Of course, determining brand strength and future earnings is a bit of a gray area — and one in which consultants part ways. Says Weston Anson, head of La Jolla, California-based valuation consultancy Trademark & Licensing Associates Inc.: “Our definition of net earnings, for example, takes into account what someone else would pay to rent or buy the brand.” Anson, who works with such companies as Procter & Gamble and Barneys New York, explains that the component is determined by a database of roughly 10,000 transaction royalty rates that the company has compiled.
Other techniques that attempt to measure a brand’s success include such large-scale consumer-brand surveys as Young & Rubicam Inc.’s Brand-Asset Valuator and Total Research Corp.’s EquiTrend. The BrandAsset Valuator, for example, measures 450 global and 8,000 local brands on an ongoing basis according to four indicators: differentiation, relevance, esteem, and knowledge. While the result is not a single valuation, the study compares brand characteristics with others in the model.
Mercer Management Consulting Inc., in Lexington, Massachusetts, on the other hand, uses a technique that combines brand asset valuation with the nonfinancial or image-related aspects of the brand. Says Eric Almquist, a Mercer director, “Because brands are not accounted for in the U.S., assigning a single value to them is pretty useless, unless it helps you figure out a price advantage or a [market] share advantage.”

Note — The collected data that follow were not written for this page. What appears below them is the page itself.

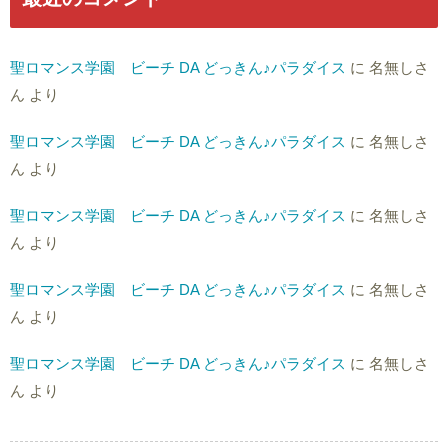
聖ロマンス学園 ビーチ DA どっきん♪パラダイス
に
名無しさ
ん
より
聖ロマンス学園 ビーチ DA どっきん♪パラダイス
に
名無しさ
ん
より
聖ロマンス学園 ビーチ DA どっきん♪パラダイス
に
名無しさ
ん
より
聖ロマンス学園 ビーチ DA どっきん♪パラダイス
に
名無しさ
ん
より
聖ロマンス学園 ビーチ DA どっきん♪パラダイス
に
名無しさ
ん
より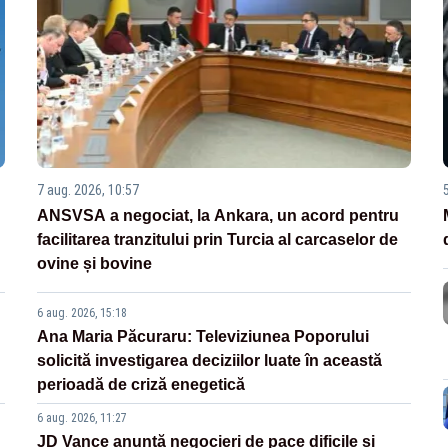
7 aug. 2026, 10:57
ANSVSA a negociat, la Ankara, un acord pentru
facilitarea tranzitului prin Turcia al carcaselor de
ovine și bovine
6 aug. 2026, 15:18
Ana Maria Păcuraru: Televiziunea Poporului
solicită investigarea deciziilor luate în această
perioadă de criză enegetică
6 aug. 2026, 11:27
JD Vance anunță negocieri de pace dificile și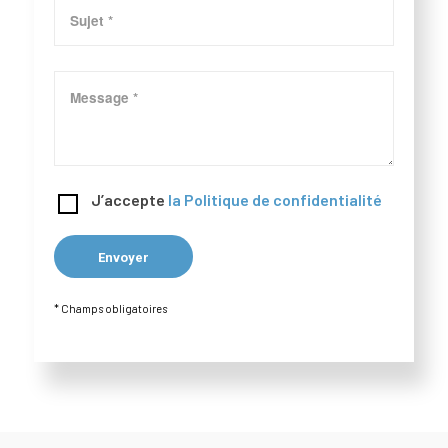
J’accepte
la Politique de confidentialité
* Champs obligatoires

Old-fashioned surveys, however, are still a good starting point for brand management. At John Hancock Mutual Life Insurance Co., for example, CFO Tom Moloney points to standard market research to prove the effect of a 1996 brand redirection campaign. “The team drew heavily from our own market research to determine how we were being viewed, and then brought in our ad agency to help us redirect the brand,” says Moloney, adding that “the work paid off in spades.” In fact, according to the survey, 77 percent of consumers now agree that Hancock has a “highly recognizable name as an investment company,” as compared with 54 percent in January 1996.
Once established, however, brand value can have several financial applications. For example, says Anson, Barneys New York and Boston-based Safety First have used their brand valuations to collateralize loans. Such companies as P&G use valuations to determine rates for intercompany transfers. Others have included the value in rights offering prospectives, and still others have computed brand value as part of their mergers-and-acquisitions due diligence.